Some metrics really have stood the test of time, such as the perennially popular price/earnings or ‘PE’ ratio or – one of The Value Perspective’s particular favourites – the Graham & Dodd P/E. since it uses the previous 10 years’ earnings of a business to gain a more normalised figure, you can always know the Graham & Dodd P/E with 100% certainty. there is no guessing or interpretation – it is all fact.
To our eyes at least, other metrics can appear a good deal less satisfactory – in Five signs, for example, we highlighted how a company can move away from using traditional metrics and come up with its own to make the business seem better value. ‘Adjusted earnings’ is a classic example while earnings before assorted other considerations should be seen as something of a generic red flag.
Sometimes investors will go wrong relying on metrics they should not – a textbook example being ‘clicks per eyeball’, which gained some popularity at the height of the tech boom. Other times they may use a perfectly good metric in the wrong scenario – as some equity investors currently appear to be doing with one known as ‘EV/EBITDA’.
Let’s leave the finer points of when and when not to use this idea of ‘enterprise value to earnings before interest, tax, debt and amortisation’ for another article and focus instead on the question of why significant numbers of investors can suddenly start using good metrics in a bad way or can latch onto plain bad metrics. to what degree does psychology play a part?
As the famous ‘conformity’ experiment conducted by psychologist Solomon Asch in the 1950s showed, for example, the desire to fit in with those around us can be a powerful motivator. In it, participants often changed their answer to a simple question so that they matched the responses of the majority who, unknown to them, had been primed to give the wrong answer.

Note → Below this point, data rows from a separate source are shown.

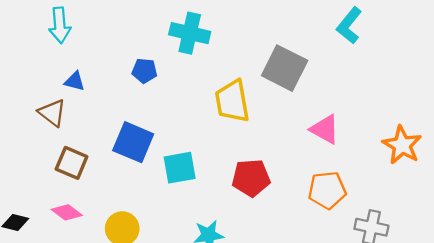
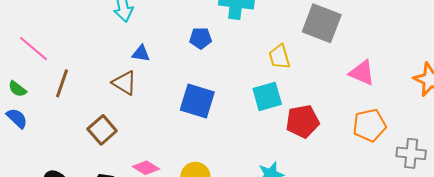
yellow trapezoid: (232, 101) -> (279, 57), size x0.7
brown square: (72, 163) -> (102, 130), moved, turned 32
cyan square: (180, 168) -> (267, 96), moved

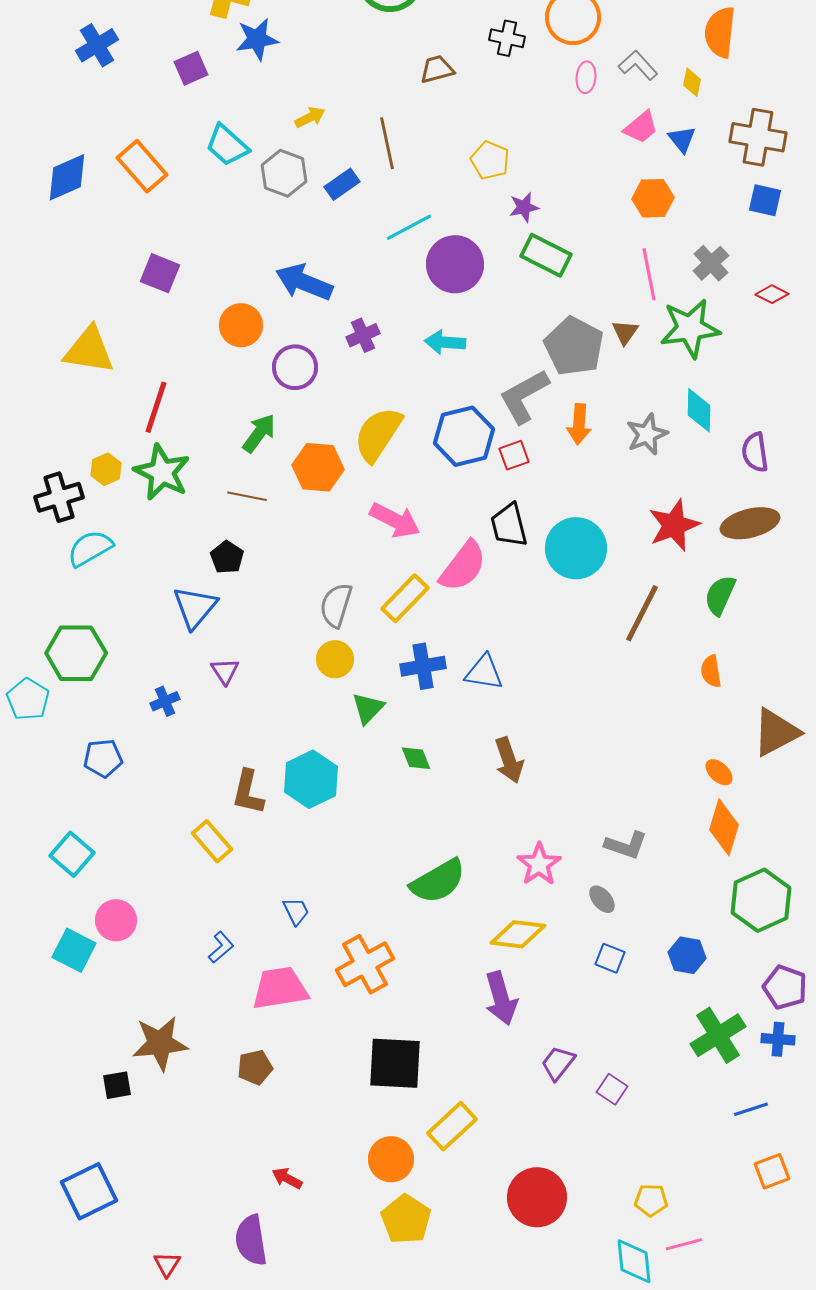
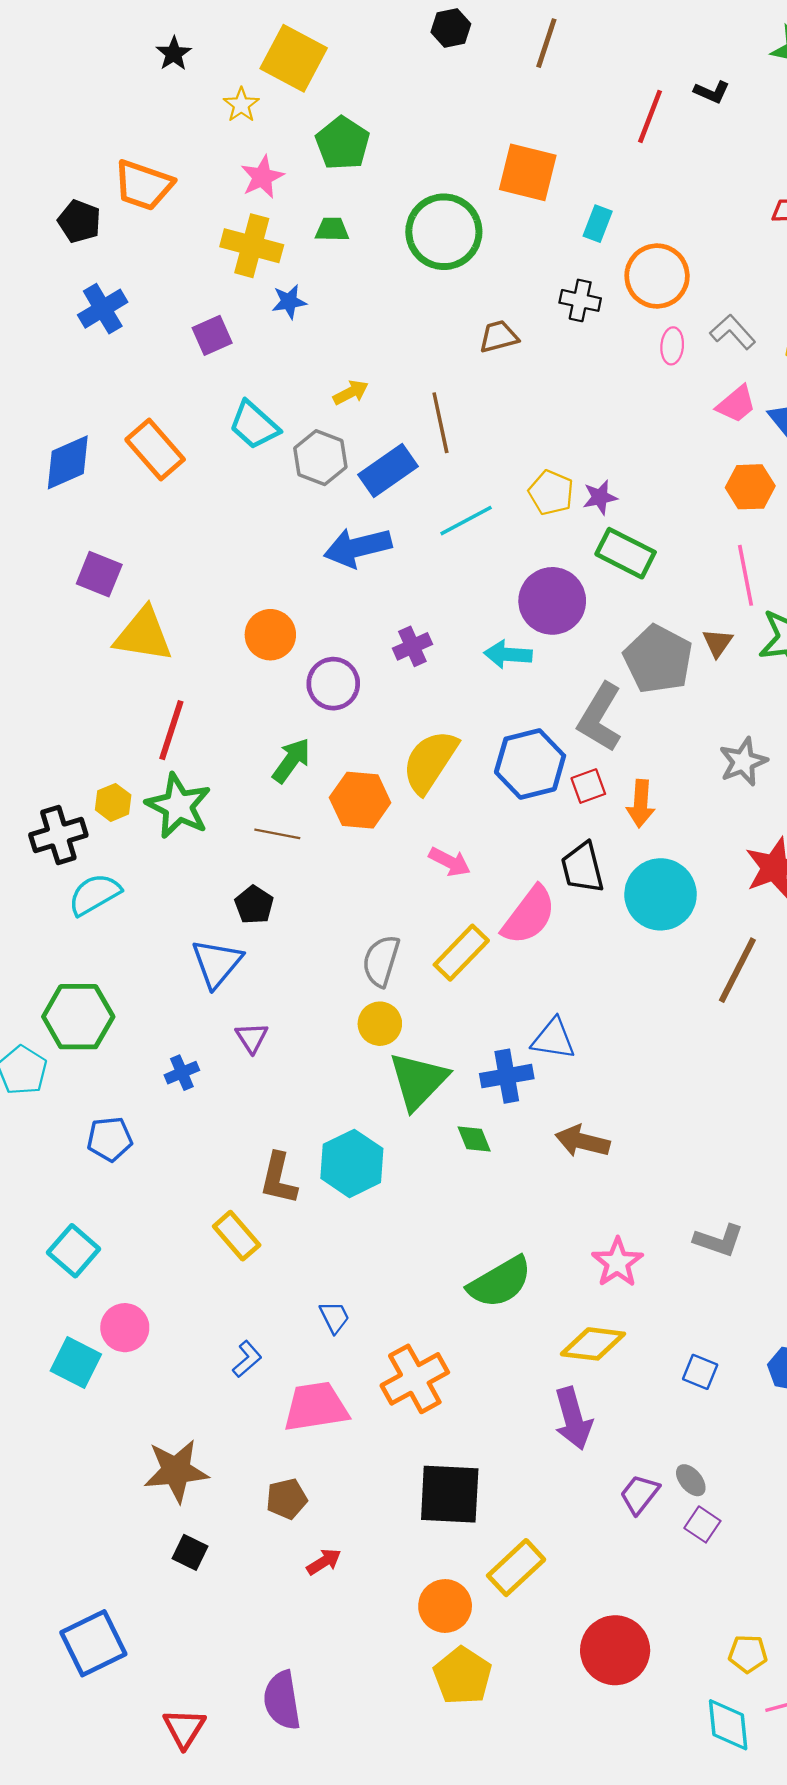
blue star: (257, 39) -> (289, 302), size x0.7
yellow pentagon: (490, 160) -> (551, 493), moved
blue rectangle: (342, 184) -> (388, 470), size x1.4
purple circle: (455, 264) -> (552, 601), moved
purple square: (160, 273) -> (99, 574), moved
blue arrow: (304, 282) -> (358, 547), moved, turned -36
yellow triangle: (89, 350) -> (143, 635), moved
gray L-shape: (524, 396) -> (600, 717), turned -30
orange arrow: (579, 424) -> (641, 804), moved
pink arrow: (395, 520) -> (450, 862), size x0.7
blue cross: (423, 666) -> (507, 1076), moved
green triangle: (368, 708) -> (418, 1081), size x1.6
brown arrow: (509, 760) -> (582, 1141), turned 123
gray ellipse: (602, 899) -> (691, 1480), moved
black square: (117, 1085) -> (190, 1552), moved, turned 36
red arrow: (287, 1178) -> (324, 1562), moved, turned 120
red triangle: (167, 1264) -> (184, 1728), size x1.4

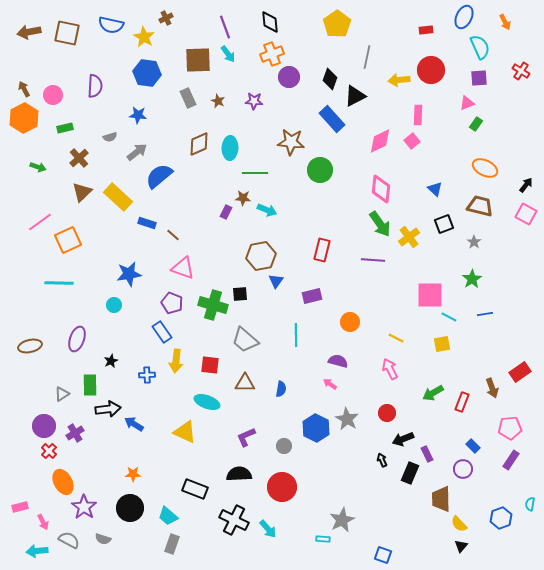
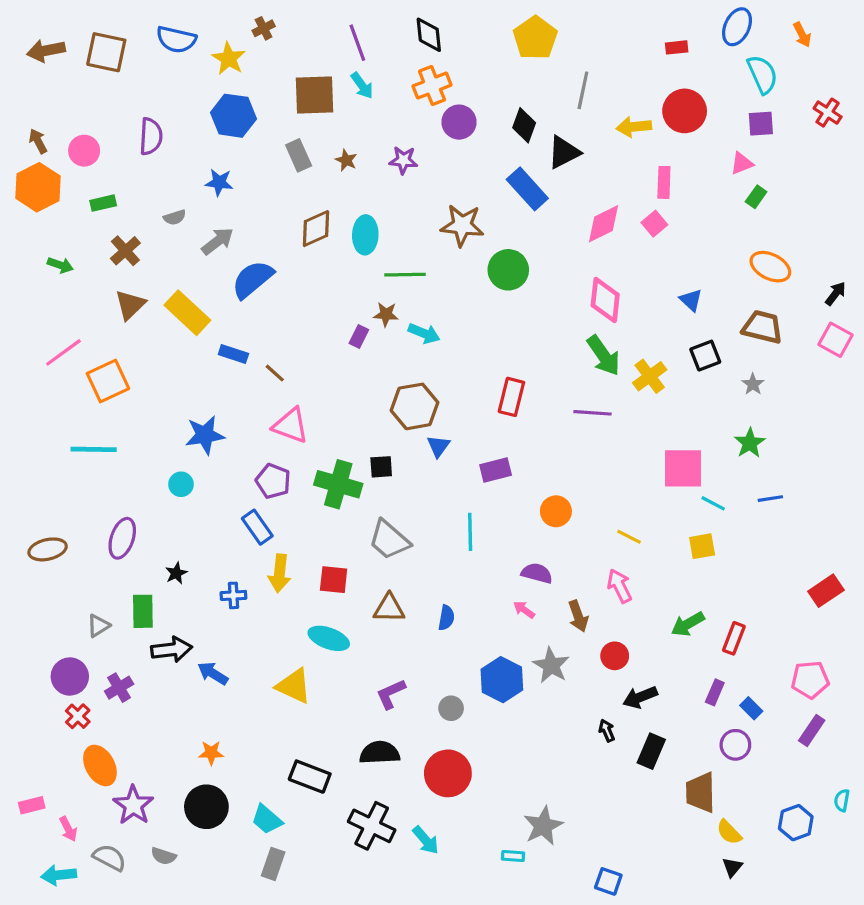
brown arrow: (492, 388) -> (578, 616), moved
purple rectangle: (427, 454) -> (715, 692), moved, turned 49

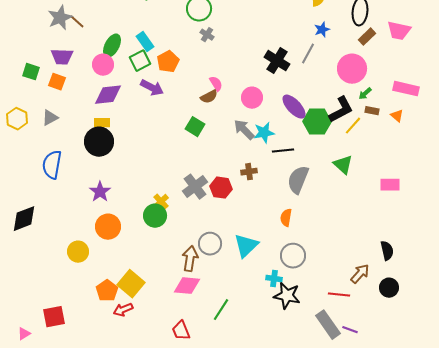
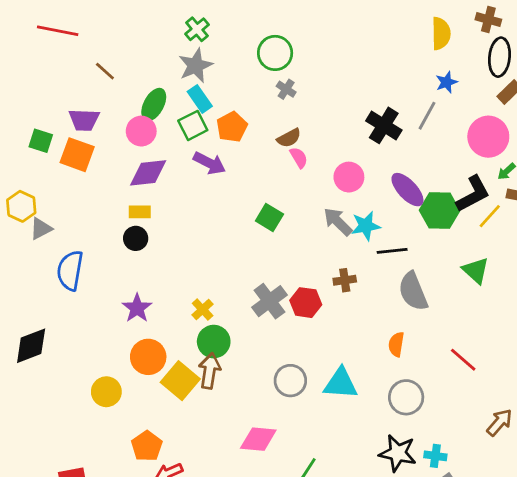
gray star: (60, 18) -> (196, 66), moved
orange square: (57, 82) -> (77, 155), size x1.4
brown semicircle: (209, 97) -> (289, 138), moved
gray triangle: (50, 118) -> (41, 229), moved
black circle: (99, 142) -> (136, 238), size x0.6
gray semicircle: (298, 180) -> (413, 291), turned -44
yellow cross: (161, 202) -> (203, 309), moved
cyan triangle: (246, 246) -> (341, 383), turned 48
brown arrow: (190, 259) -> (210, 371), moved
cyan cross: (274, 279) -> (435, 456), moved
yellow square: (131, 284) -> (180, 381), moved
red line: (339, 295) -> (463, 360), moved, turned 35

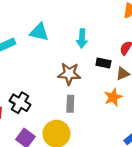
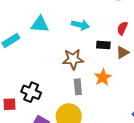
cyan arrow: (82, 38) -> (80, 25), turned -72
orange star: (113, 97) -> (103, 77), moved

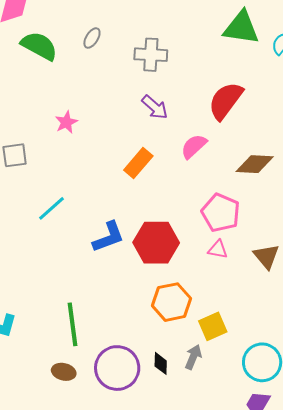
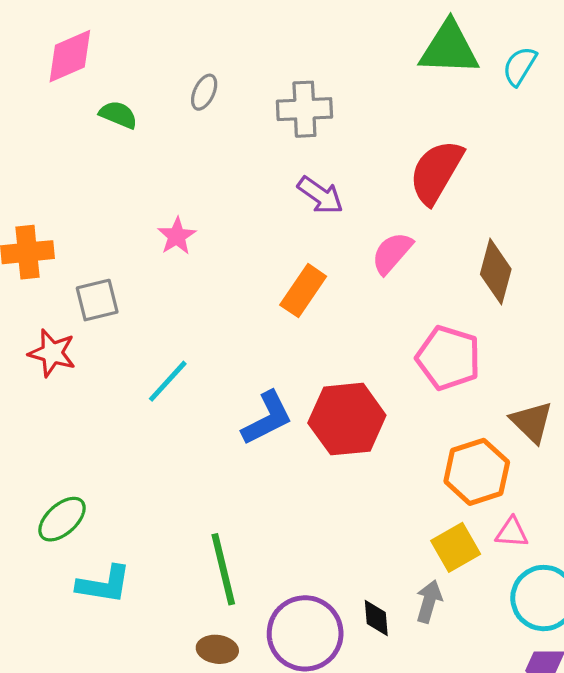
green semicircle: (39, 46) -> (118, 115), size x0.6
brown diamond: (255, 164) -> (496, 272), turned -72
pink triangle: (218, 250) -> (512, 532), moved
orange hexagon: (172, 302) -> (477, 472), moved

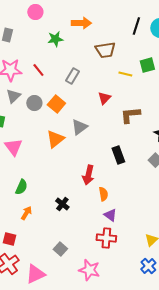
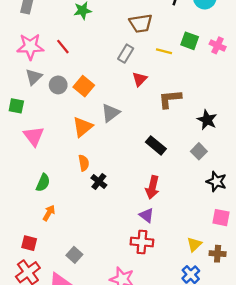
green square: (147, 65) -> (190, 41), turned 35
gray rectangle: (72, 76) -> (126, 54), moved
black rectangle: (118, 155) -> (156, 145), turned -30
red arrow: (88, 175) -> (152, 187), moved
orange semicircle: (103, 194) -> (84, 163), moved
black cross: (62, 204) -> (99, 182), moved
gray square: (60, 249) -> (74, 255), moved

Conjuring up a more arresting mental image is the experiment where five monkeys are put in a room with a ladder at the top of which is a banana. When one monkey tries to run up the ladder to grab the banana, it is drenched with a burst of icy water from a hose – as are the other four. All the monkeys soon learn not to approach the ladder.
One of the wet monkeys is then replaced with a dry one and, when it immediately tries to run up the ladder, it is set upon by the rest. When another dry monkey is introduced instead of a remaining wet one and tries to grab the banana, it is again attacked by the three remaining wet monkeys – and also by the first dry one.
Even when all five original monkeys have been replaced by new ones, any monkey that approaches the bottom of the ladder is immediately attacked by the rest – notwithstanding the fact none of them has ever seen the hose, let alone been drenched by it. None of them knows why they do so – in those dispiriting words of the Corporate Jobsworth, “That’s just the way it’s always been done around here”.
Unfortunately for science – if not for the monkeys involved – it appears this elaborate experiment may never have actually taken place in this form and the idea is more of an allegory for entrenched business thinking. even so, the moral holds true – think about what you are doing and why you are doing it or you risk being made a monkey of.